Fortunately, NASA dudes didn’t enjoyed it only for themselves. They took lots of shots, no, not just lots but millions of photos of our Earth and shared it to us publicly. NASA and Japan’s Ministry of Economy, Trade and Industry (METI) have publically released nearly 3 million images from their database of thermal emission images detailing 99 percent of the planet’s surface. Now you can enjoy different views of the Earth and even amazing natural events from different perspective.
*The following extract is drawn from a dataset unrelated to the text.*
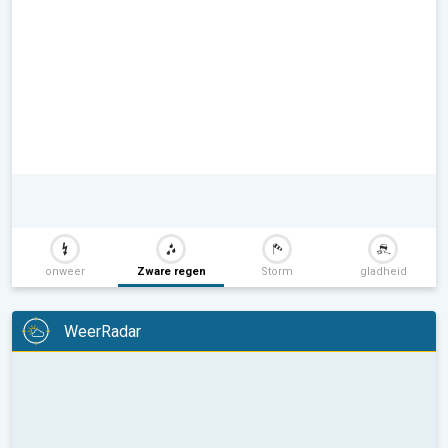
onweer
Zware regen
Storm
gladheid
WeerRadar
NASA’s Terra spacecraft has been snapping Earth since 1999 using Japan’s Advanced Spaceborne Thermal Emission and Reflection Radiometer (ASTER). With these 16 and a bit years of work, it’s captured some incredible sights, including the aftermath of the Pakistani floods, North Korea’s drought, Iceland’s volcanic eruptions, the Venetian canals, Namibia’s sand dunes, California’s bushfires, and even the remnants of a sulfur plant fire in Iraq.
The imaging by ASTER has the ability to capture land surface temperature and reflectance. Along with this, it merges two mildly offset two-dimensional images to create the impression of three dimensions. With this three-pronged attack, it can measure all manner of geological and environmental conditions.
The 2.95 million individual scenes that have been released can be accessed through the Land Processes Distributed Active Archive Center with a smaller (and more easily accessible) selection on the ASTER website.